Implications for 2012 and beyond:
Based on Professor Thompson’s analysis long K cycles have nearly a thousand years of supporting evidence. If we accept the fact that most winters in K cycles last 20 years (as outlined in the chart above) this would indicate that we are about halfway through the Kondratieff winter that commenced in the year 2000. Thus in all probability we will be moving from a “recession” to a “depression” phase in the cycle about the year 2013 and it should last until approximately 2017-2020. Like all cycles, K wave analysis is more “descriptive than prescriptive”, but provides enormous insight into our current economic condition. This it would be wise for our political and economic leaders to accept the lessons of history and realize that based on comprehensive economic evidence, following the 2007 systemic collapse of world banking and credit, things are likely to get much worse before they get better. Such evidence also supports the proposition that the USFED and the EUROECB instead of prolonging the agony through 5 trillion of credit expansion should liberate the “international market” and let it intelligently and efficiently do what it has done 18 times before. World bankers if they were properly versed in their craft would realize that Kondratiev’s heroism has given them the understanding they require to correctly comprehend and deal with the crisis. However, instead of seeing “it” as an acceptable development based on the natural result of technological stagnation they have panicked and mis-diagnosed it as a credit/monetary problem. Thus the epiphany of truth will only finally dawn when the both the FED and the ECB go bust and as every financial dog on Wall Street knows, this is not a matter of “if” but “when”.
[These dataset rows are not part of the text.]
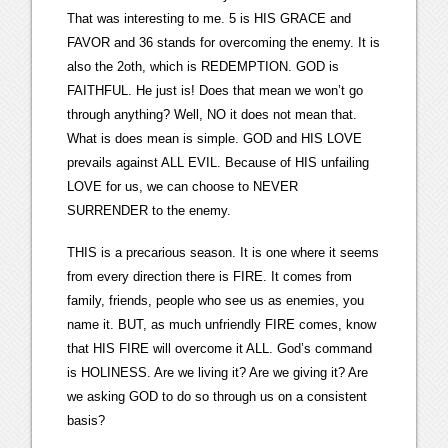
That was interesting to me. 5 is HIS GRACE and
FAVOR and 36 stands for overcoming the enemy. It is
also the 2oth, which is REDEMPTION. GOD is
FAITHFUL. He just is! Does that mean we won’t go
through anything? Well, NO it does not mean that.
What is does mean is simple. GOD and HIS LOVE
prevails against ALL EVIL. Because of HIS unfailing
LOVE for us, we can choose to NEVER
SURRENDER to the enemy.
THIS is a precarious season. It is one where it seems
from every direction there is FIRE. It comes from
family, friends, people who see us as enemies, you
name it. BUT, as much unfriendly FIRE comes, know
that HIS FIRE will overcome it ALL. God’s command
is HOLINESS. Are we living it? Are we giving it? Are
we asking GOD to do so through us on a consistent
basis?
The good news is that after this creative destruction period is over the world economy will be ready for a new epoch making spring boom which will propel it to new levels of political, social and economic development. Hopefully enough reasoned minds will prevail to prevent the only catastrophe that will completely destroy this paradigm blossoming into fruition and that prospect I do not even wish to contemplate or enunciate as I desire to end this brief article on a resoundingly positive note.